[Collection entries]
━━━━━━━━

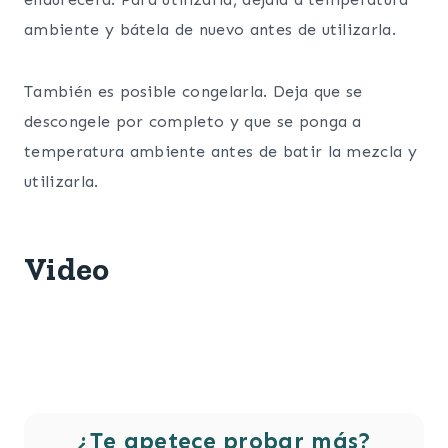
ambiente y bátela de nuevo antes de utilizarla.
También es posible congelarla. Deja que se
descongele por completo y que se ponga a
temperatura ambiente antes de batir la mezcla y
utilizarla.
Video
¿Te apetece probar más?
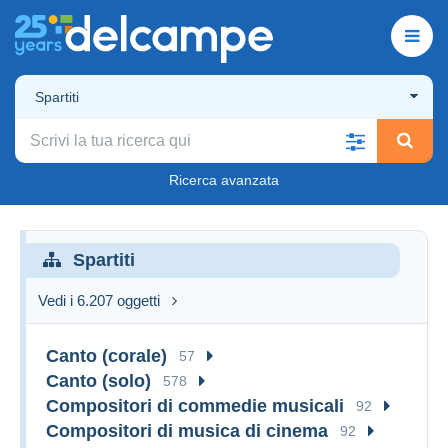
Spartiti
Ricerca avanzata
Spartiti
Vedi i 6.207 oggetti
Canto (corale)
57
Canto (solo)
578
Compositori di commedie musicali
92
Compositori di musica di cinema
92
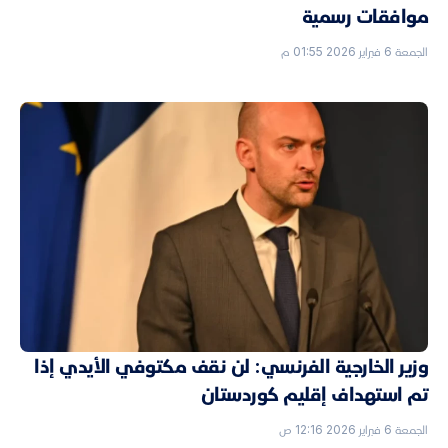
موافقات رسمية
الجمعة 6 فبراير 2026 01:55 م
وزير الخارجية الفرنسي: لن نقف مكتوفي الأيدي إذا
تم استهداف إقليم كوردستان
الجمعة 6 فبراير 2026 12:16 ص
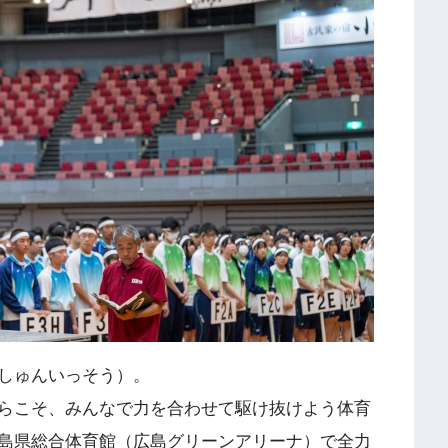
しゅんいっそう）。
らこそ、みんなで力を合わせて駆け抜けよう体育
島県総合体育館（広島グリーンアリーナ）で全力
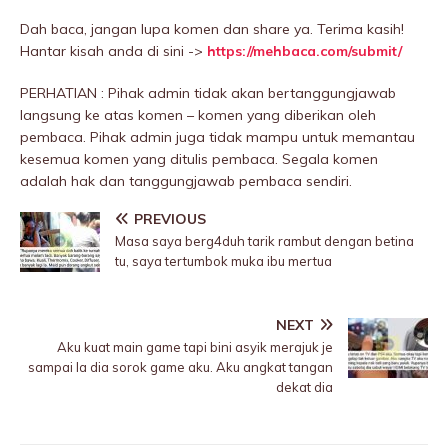
Dah baca, jangan lupa komen dan share ya. Terima kasih!
Hantar kisah anda di sini ->
https://mehbaca.com/submit/
PERHATIAN : Pihak admin tidak akan bertanggungjawab
langsung ke atas komen – komen yang diberikan oleh
pembaca. Pihak admin juga tidak mampu untuk memantau
kesemua komen yang ditulis pembaca. Segala komen
adalah hak dan tanggungjawab pembaca sendiri.
PREVIOUS
Masa saya berg4duh tarik rambut dengan betina
tu, saya tertumbok muka ibu mertua
NEXT
Aku kuat main game tapi bini asyik merajuk je
sampai la dia sorok game aku. Aku angkat tangan
dekat dia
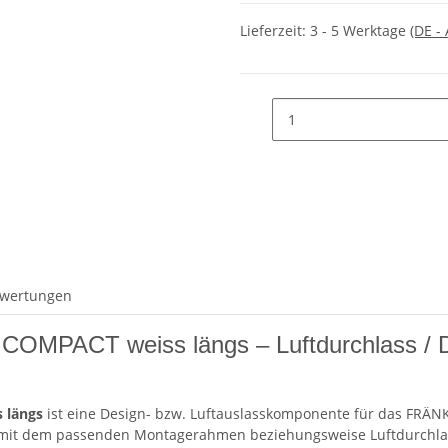
Lieferzeit:
3 - 5 Werktage
(DE -
wertungen
OMPACT weiss längs – Luftdurchlass / Desi
 längs
ist eine Design- bzw. Luftauslasskomponente für das FRÄ
mit dem passenden Montagerahmen beziehungsweise Luftdurchlass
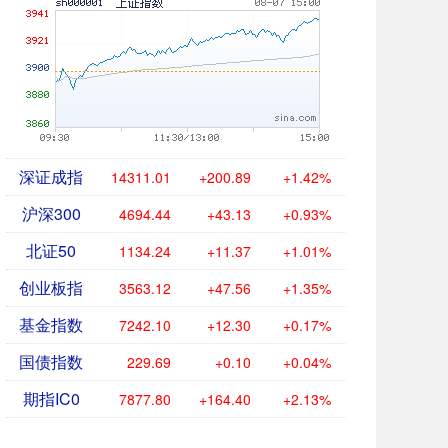
深证成指
14311.01
+200.89
+1.42%
沪深300
4694.44
+43.13
+0.93%
北证50
1134.24
+11.37
+1.01%
创业板指
3563.12
+47.56
+1.35%
基金指数
7242.10
+12.30
+0.17%
国债指数
229.69
+0.10
+0.04%
期指IC0
7877.80
+164.40
+2.13%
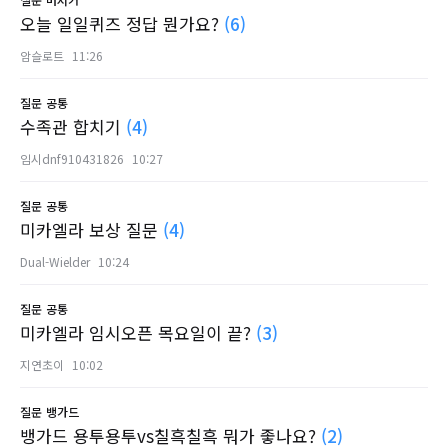
오늘 일일퀴즈 정답 뭔가요?
(6)
암슬로트
11:26
질문
공통
수족관 합치기
(4)
임시dnf910431826
10:27
질문
공통
미카엘라 보상 질문
(4)
Dual-Wielder
10:24
질문
공통
미카엘라 임시오픈 목요일이 끝?
(3)
지연초이
10:02
질문
뱅가드
뱅가드 용투용투vs칠흑칠흑 뭐가 좋나요?
(2)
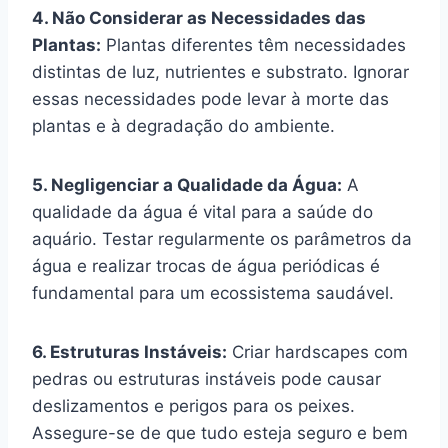
4. Não Considerar as Necessidades das
Plantas:
Plantas diferentes têm necessidades
distintas de luz, nutrientes e substrato. Ignorar
essas necessidades pode levar à morte das
plantas e à degradação do ambiente.
5. Negligenciar a Qualidade da Água:
A
qualidade da água é vital para a saúde do
aquário. Testar regularmente os parâmetros da
água e realizar trocas de água periódicas é
fundamental para um ecossistema saudável.
6. Estruturas Instáveis:
Criar hardscapes com
pedras ou estruturas instáveis pode causar
deslizamentos e perigos para os peixes.
Assegure-se de que tudo esteja seguro e bem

━━━━━━━━

◆ What the task asks ◆
The answer must be a single number: the count of lines in the data that include the word "فبراير".

◆ Answer to the problem ◆
2